Two years later, I still continue to serve a 100% Chinese-speaking clientele. And, as ironic as it may sound, my biggest paycheck to date came not from the United States, but from the People’s Republic of China. But my entrepreneurial journey near the Great Wall was no crystal stair. I hustled to earn the trust of my clients, and the same is true for any entrepreneur who wants to create a lasting impact.
2. Be cognizant of how you spend your time.
Today is the youngest you will ever be, so it’s important to be mindful of how you spend each day. Think of your days in terms of minutes. There are 1,440 minutes in a day — one-third of which you spend sleeping. After that, you’re left with about 960 minutes. If you commute to work for an hour each way, then you lose another 120 minutes. Take away the time spent on an 8-hour work shift, and you’re left with only about 360 minutes. Oh, and don’t forget mealtimes. Now you’re left with only 180 minutes of free time per day. That translates to just 3 hours. So, how are you spending your precious time?
Your mindset will shift once you realize the instrumental value of your own time. I no longer watch endless hours of television, as doing so was a real drain on my time. Simple changes like leveraging technology to automate tasks and using a productivity planner have completely transformed the way I handle my daily obligations. Before I go to bed, I always plan out the next day in writing. I can even tell you my plans for the next few months. If you don’t leverage your time, growing and scaling a business will be an impossible feat. If you don’t give it all away, you’ll find that you actually do have enough time in the day.
3. Focus on activities that generate revenue.
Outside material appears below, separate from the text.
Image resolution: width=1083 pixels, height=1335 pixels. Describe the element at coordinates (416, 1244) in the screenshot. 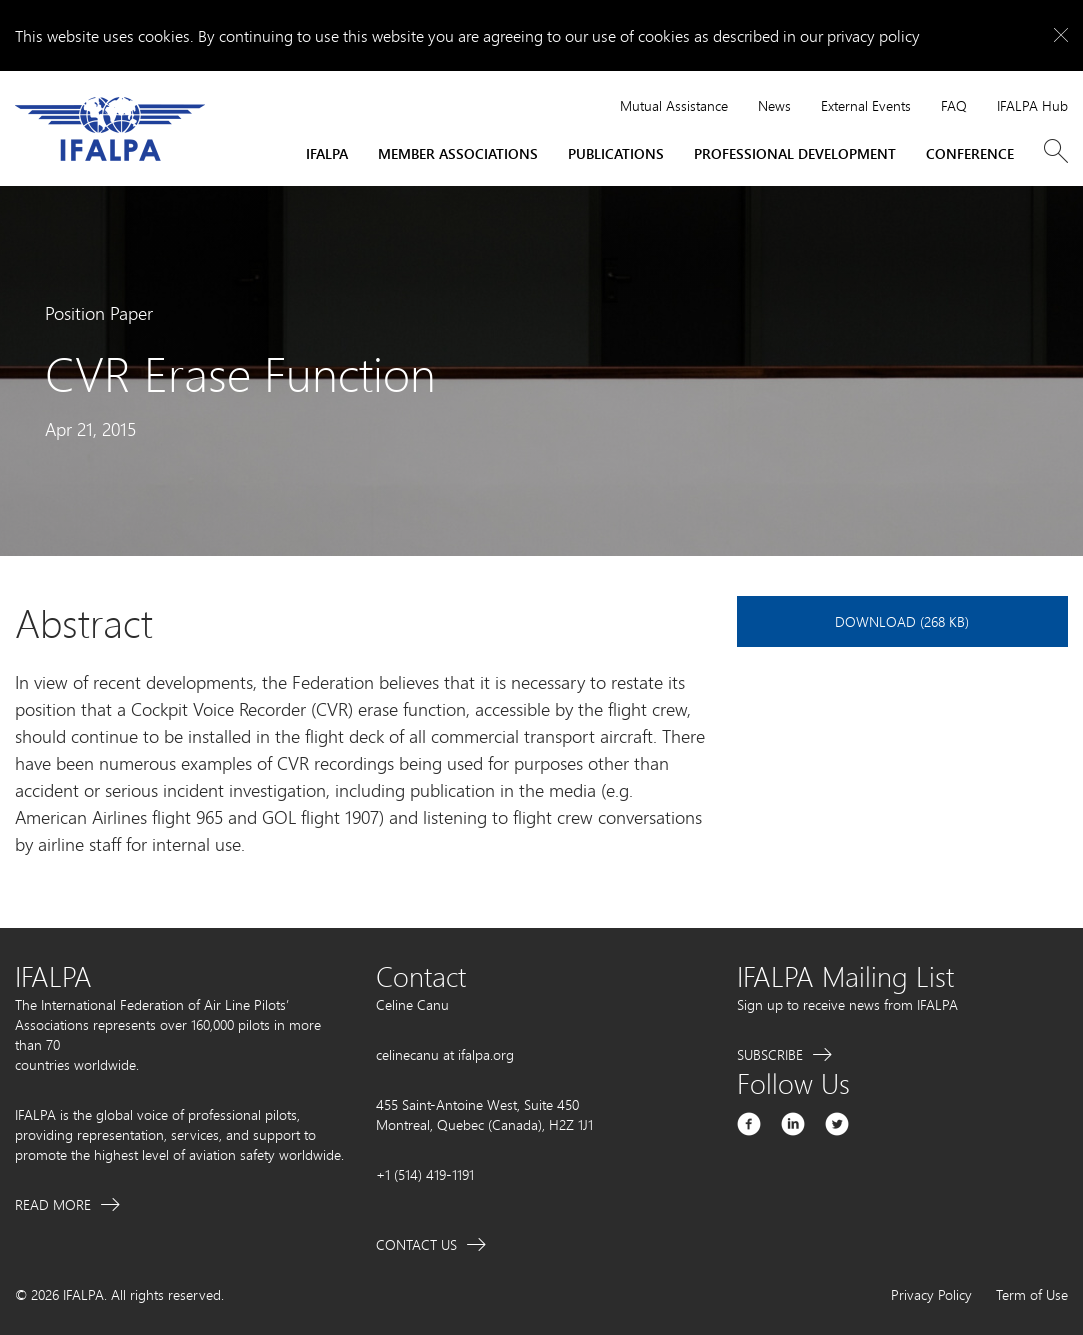

I see `Contact Us` at that location.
As soon as you start your business, you’ll quickly start to identify which activities generate revenue. I found that live events and in-person activities focused on sales really impacted my bottom line. So, instead of focusing on the minutiae of creating a fancy website, I spent most of my days talking directly with prospective clients. Before long, thanks to my focus on revenue, I’d paid off all my debt and taken charge of my finances.
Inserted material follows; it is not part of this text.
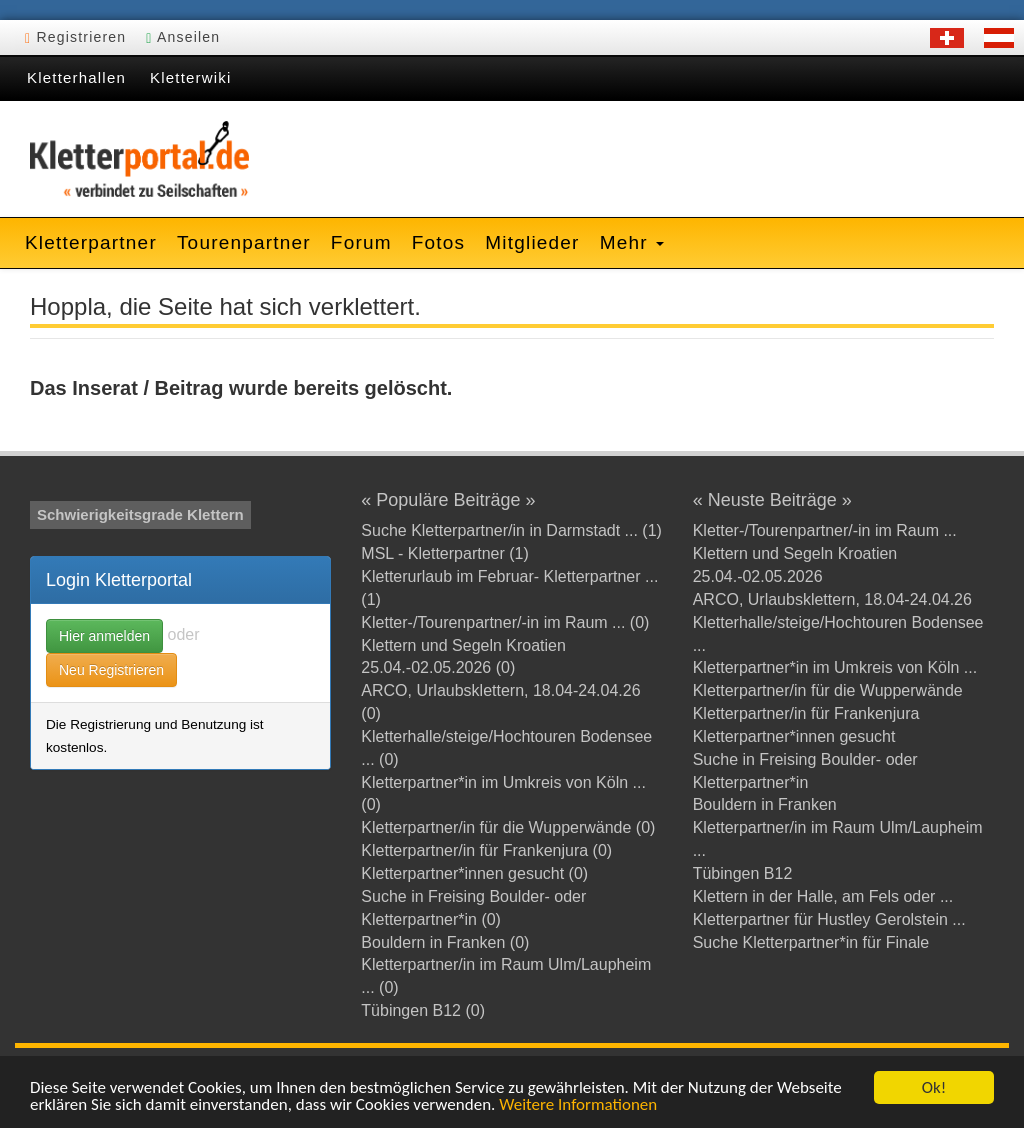  I want to click on Registrieren, so click(75, 37).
4. You are the average of whoever you associate yourself with.
Motivational speaker Jim Rohn once said, “You are the average of the five people you spend the most time with.” Those words definitely ring true. If you want to be successful, try to spend more time with people who you feel are successful. Join a community of people who have already achieved what you dream to accomplish.
The lesson here is to find a community where you can learn and grow professionally. Your vision should be propelled — not hindered — by the people around you. Don’t let others’ comments get in the way of what you want to accomplish. Instead of spending your time with people and things that hold you back, fire them and don’t look back. Uplevel your network by seeking out mentors, coaches, and peers who support your vision and goals.
5. Learners are earners.
For nearly two decades, we sat in a classroom, but the reality is that the streets of the real world don’t operate like a classroom. There are so many problems in life that can’t be solved on a blackboard. This is why the key to getting ahead and staying ahead is lifelong learning. Find a community where you can learn freely and think independently without fear of exploring new ideas. Create your own classroom.
Between 2014 and 2015, I read nearly 50 books because I was hungry for answers. I doubt I’ll need to go to that extreme very often, but I definitely needed to “un-learn” what wasn’t important and figure out what really mattered. I read everything from biographies of successful entrepreneurs, to history, business, and finance books. Warren Buffet, arguably one of the greatest investors of all time, once said, “The more you learn, the more you earn.” It’s true. I don’t think it’s a coincidence that my income peaked when I became a voracious reader.
6. Begin with the end in mind.
Think about your legacy. Envision the impact you want to leave upon the world when you’re no longer here. What is the real impact you hope your business will have?
Write that burning reason down, and put it on your wall so you can look at it every day. It can be a daunting task to plan out years into the future, and that’s why most people don’t. When the going gets tough, look back at what you wrote down and remind yourself why you’re going after your dream.
If you aren’t clear on the reasons why you want to start a business, chances are you might lose hope and give up too soon. With a powerful “why” coming from a place of good intention, you’ll be fired up for your business for decades to come.